*** Opening Exercise input ***

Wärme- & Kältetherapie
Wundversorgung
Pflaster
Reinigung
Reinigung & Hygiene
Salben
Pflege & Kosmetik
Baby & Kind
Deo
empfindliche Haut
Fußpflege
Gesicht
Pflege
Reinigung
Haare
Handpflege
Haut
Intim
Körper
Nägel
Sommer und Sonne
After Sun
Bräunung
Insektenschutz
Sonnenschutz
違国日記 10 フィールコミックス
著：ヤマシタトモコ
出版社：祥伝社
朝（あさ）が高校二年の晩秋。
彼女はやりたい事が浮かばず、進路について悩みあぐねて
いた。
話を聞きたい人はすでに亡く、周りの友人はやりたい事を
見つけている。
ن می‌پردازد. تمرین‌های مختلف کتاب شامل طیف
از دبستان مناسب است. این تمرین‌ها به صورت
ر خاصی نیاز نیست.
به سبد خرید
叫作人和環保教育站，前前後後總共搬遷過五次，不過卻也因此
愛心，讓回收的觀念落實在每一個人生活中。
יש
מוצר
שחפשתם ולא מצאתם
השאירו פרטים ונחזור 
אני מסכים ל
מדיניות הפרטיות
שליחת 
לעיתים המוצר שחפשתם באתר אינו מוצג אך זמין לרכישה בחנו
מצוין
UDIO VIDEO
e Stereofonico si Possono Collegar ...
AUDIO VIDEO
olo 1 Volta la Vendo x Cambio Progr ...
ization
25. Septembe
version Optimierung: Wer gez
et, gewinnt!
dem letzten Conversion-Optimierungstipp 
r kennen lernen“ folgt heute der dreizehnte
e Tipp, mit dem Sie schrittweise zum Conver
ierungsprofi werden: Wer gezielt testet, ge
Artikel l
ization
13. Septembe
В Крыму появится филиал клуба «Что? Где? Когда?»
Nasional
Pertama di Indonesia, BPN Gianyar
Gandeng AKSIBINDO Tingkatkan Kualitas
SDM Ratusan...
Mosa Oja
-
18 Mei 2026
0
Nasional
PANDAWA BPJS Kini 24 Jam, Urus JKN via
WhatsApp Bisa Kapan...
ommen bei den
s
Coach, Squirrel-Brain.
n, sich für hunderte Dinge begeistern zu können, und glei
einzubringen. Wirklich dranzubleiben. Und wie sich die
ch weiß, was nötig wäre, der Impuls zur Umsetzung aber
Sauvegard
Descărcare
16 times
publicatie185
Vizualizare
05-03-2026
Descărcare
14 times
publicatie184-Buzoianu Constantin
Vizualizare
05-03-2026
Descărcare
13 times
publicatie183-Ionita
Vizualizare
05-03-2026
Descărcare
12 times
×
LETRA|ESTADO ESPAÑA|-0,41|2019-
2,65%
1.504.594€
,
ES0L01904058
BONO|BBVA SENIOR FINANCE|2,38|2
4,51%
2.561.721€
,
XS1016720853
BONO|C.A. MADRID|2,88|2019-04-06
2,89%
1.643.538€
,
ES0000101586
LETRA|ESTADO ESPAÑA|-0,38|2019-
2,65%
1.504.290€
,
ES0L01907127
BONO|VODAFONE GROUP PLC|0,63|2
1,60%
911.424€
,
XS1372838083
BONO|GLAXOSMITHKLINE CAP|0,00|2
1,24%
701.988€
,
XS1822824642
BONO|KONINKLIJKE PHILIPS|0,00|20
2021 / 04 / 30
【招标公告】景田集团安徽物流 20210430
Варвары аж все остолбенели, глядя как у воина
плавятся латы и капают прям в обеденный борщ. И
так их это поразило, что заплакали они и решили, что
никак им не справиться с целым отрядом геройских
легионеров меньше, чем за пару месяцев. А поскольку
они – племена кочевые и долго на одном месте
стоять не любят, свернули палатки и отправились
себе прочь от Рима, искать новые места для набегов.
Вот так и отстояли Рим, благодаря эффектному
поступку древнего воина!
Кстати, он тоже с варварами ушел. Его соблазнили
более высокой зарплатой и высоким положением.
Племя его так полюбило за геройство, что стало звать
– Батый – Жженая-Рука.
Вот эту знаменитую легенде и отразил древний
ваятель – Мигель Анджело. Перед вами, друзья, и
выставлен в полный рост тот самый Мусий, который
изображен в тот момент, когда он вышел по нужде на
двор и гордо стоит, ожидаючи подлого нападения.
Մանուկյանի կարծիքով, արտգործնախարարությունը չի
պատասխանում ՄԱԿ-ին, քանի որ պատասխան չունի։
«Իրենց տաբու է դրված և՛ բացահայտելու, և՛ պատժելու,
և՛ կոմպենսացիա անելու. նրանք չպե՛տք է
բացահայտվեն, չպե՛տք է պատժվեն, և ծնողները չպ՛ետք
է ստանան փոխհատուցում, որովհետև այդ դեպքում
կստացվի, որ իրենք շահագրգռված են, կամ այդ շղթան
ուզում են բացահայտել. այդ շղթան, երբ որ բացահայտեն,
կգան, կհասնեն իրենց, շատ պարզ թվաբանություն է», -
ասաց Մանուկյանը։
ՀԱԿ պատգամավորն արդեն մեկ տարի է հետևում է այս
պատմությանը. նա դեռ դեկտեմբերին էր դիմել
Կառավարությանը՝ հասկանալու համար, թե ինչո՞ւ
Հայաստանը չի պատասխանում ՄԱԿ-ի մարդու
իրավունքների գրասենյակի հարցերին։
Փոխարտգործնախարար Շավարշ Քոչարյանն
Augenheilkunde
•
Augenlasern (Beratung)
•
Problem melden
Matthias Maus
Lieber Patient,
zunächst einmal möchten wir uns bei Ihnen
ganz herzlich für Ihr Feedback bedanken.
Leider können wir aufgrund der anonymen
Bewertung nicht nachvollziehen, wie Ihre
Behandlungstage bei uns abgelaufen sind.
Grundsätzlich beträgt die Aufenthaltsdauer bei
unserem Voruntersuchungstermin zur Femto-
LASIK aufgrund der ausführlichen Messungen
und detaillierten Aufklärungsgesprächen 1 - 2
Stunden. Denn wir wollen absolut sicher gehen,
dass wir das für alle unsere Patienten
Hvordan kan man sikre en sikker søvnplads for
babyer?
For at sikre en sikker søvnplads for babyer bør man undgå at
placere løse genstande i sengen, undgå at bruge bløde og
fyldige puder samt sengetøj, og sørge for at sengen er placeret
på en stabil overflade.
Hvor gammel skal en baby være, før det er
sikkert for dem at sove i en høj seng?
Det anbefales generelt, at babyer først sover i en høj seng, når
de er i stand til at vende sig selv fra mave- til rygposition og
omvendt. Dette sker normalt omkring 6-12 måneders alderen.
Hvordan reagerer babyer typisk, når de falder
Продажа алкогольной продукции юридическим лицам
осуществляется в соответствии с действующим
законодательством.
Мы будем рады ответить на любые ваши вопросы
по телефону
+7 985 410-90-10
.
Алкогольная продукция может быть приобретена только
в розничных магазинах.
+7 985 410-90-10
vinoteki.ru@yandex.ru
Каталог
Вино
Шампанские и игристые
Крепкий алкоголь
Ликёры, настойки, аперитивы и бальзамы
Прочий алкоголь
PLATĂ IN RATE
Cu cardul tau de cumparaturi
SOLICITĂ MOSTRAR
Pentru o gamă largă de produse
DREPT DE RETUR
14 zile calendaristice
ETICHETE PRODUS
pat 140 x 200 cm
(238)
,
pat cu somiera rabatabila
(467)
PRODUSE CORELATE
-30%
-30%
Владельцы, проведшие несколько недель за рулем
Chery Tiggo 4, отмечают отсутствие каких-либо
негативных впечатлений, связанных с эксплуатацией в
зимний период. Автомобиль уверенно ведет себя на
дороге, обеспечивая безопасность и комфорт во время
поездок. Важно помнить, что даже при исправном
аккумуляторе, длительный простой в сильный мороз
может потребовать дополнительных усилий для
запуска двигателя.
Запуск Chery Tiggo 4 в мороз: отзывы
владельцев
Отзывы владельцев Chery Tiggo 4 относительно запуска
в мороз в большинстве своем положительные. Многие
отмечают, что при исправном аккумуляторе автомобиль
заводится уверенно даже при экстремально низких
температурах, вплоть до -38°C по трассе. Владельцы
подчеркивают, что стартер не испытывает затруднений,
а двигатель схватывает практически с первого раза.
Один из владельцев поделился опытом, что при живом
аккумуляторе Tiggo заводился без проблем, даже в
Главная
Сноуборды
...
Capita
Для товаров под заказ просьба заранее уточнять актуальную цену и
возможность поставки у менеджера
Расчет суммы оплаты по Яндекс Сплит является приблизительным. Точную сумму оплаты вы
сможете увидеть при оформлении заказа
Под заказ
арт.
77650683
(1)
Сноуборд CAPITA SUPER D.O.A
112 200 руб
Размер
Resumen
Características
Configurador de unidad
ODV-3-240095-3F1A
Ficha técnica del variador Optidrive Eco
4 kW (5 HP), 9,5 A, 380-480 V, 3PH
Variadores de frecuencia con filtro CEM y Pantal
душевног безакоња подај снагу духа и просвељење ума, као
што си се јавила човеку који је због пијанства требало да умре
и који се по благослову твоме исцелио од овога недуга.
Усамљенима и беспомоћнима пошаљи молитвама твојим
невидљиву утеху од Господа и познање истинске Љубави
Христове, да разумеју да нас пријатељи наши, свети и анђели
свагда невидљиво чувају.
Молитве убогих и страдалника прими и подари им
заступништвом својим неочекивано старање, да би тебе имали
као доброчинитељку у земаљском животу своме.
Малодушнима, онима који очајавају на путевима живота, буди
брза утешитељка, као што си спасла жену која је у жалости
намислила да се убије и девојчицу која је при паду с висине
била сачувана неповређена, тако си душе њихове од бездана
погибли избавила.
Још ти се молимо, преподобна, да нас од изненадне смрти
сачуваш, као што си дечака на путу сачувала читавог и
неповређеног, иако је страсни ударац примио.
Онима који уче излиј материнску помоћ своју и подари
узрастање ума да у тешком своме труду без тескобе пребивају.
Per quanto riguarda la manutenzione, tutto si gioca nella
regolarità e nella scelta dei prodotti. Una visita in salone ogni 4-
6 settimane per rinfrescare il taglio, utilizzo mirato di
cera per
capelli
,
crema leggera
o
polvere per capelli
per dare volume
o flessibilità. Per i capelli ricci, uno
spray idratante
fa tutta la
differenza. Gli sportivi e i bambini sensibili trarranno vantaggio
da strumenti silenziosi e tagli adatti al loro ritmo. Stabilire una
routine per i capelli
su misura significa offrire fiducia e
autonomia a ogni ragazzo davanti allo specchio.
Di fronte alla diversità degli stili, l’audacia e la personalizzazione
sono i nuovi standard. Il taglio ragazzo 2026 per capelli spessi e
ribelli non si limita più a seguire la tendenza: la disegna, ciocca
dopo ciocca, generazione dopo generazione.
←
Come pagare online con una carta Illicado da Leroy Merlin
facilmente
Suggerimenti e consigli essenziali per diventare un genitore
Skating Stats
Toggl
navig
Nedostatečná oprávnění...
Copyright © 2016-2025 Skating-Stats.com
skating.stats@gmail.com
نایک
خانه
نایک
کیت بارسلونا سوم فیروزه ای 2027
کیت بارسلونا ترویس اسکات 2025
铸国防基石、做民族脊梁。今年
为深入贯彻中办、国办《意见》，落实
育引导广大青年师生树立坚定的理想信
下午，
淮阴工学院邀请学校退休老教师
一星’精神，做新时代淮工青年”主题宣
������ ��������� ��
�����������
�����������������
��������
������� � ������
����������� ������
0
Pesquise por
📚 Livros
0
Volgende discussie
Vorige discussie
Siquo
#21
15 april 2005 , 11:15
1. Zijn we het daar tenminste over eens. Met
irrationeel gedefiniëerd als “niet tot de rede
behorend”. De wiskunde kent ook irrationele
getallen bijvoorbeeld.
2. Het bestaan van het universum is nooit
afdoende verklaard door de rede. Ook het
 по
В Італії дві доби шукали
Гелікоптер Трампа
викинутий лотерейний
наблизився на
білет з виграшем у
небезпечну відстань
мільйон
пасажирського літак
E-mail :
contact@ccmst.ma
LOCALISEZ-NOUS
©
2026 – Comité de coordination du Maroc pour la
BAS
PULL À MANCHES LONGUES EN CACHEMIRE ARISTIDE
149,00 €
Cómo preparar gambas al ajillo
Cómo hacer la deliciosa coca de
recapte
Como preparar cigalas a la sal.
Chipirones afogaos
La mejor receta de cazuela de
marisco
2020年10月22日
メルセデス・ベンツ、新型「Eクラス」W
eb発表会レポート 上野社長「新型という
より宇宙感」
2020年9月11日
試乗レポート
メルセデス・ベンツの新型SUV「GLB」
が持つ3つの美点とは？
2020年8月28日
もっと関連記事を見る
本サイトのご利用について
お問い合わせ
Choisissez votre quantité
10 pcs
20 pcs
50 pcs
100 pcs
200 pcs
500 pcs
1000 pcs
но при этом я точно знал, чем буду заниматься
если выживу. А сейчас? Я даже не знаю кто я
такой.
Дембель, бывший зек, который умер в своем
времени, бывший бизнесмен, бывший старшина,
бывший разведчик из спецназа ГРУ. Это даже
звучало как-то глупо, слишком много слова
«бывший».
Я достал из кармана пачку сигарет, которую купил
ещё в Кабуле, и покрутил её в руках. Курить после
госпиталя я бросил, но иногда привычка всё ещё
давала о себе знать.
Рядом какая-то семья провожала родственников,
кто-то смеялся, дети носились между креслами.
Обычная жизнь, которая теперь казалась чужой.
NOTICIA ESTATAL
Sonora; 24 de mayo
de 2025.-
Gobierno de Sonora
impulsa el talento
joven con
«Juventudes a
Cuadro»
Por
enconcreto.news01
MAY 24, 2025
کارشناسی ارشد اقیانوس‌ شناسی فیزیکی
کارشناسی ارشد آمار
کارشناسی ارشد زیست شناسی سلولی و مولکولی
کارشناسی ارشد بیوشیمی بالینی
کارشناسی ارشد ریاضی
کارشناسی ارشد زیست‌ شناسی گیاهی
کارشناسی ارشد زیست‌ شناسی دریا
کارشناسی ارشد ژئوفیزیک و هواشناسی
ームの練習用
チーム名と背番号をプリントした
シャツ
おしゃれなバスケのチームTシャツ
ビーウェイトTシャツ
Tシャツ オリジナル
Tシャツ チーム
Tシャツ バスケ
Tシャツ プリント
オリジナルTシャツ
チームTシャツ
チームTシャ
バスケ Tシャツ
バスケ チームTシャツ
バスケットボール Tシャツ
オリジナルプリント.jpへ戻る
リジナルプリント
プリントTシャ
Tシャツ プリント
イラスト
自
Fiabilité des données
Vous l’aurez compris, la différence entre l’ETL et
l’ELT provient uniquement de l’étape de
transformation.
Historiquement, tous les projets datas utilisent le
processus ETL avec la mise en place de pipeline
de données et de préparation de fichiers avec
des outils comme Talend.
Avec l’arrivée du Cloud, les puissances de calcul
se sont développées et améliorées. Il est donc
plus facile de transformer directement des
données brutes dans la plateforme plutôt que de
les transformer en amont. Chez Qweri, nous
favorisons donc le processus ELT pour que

*** Closing Exercise input ***

Exercise requirements - From the entries above, restate word for word the lines from the line containing "کیت بارسلونا ترویس اسکات 2025" to the line containing "Como preparar cigalas a la sal.", both ends included, and nothing more.

Written solution -
کیت بارسلونا ترویس اسکات 2025
铸国防基石、做民族脊梁。今年
为深入贯彻中办、国办《意见》，落实
育引导广大青年师生树立坚定的理想信
下午，
淮阴工学院邀请学校退休老教师
一星’精神，做新时代淮工青年”主题宣
������ ��������� ��
�����������
�����������������
��������
������� � ������
����������� ������
0
Pesquise por
📚 Livros
0
Volgende discussie
Vorige discussie
Siquo
#21
15 april 2005 , 11:15
1. Zijn we het daar tenminste over eens. Met
irrationeel gedefiniëerd als “niet tot de rede
behorend”. De wiskunde kent ook irrationele
getallen bijvoorbeeld.
2. Het bestaan van het universum is nooit
afdoende verklaard door de rede. Ook het
 по
В Італії дві доби шукали
Гелікоптер Трампа
викинутий лотерейний
наблизився на
білет з виграшем у
небезпечну відстань
мільйон
пасажирського літак
E-mail :
contact@ccmst.ma
LOCALISEZ-NOUS
©
2026 – Comité de coordination du Maroc pour la
BAS
PULL À MANCHES LONGUES EN CACHEMIRE ARISTIDE
149,00 €
Cómo preparar gambas al ajillo
Cómo hacer la deliciosa coca de
recapte
Como preparar cigalas a la sal.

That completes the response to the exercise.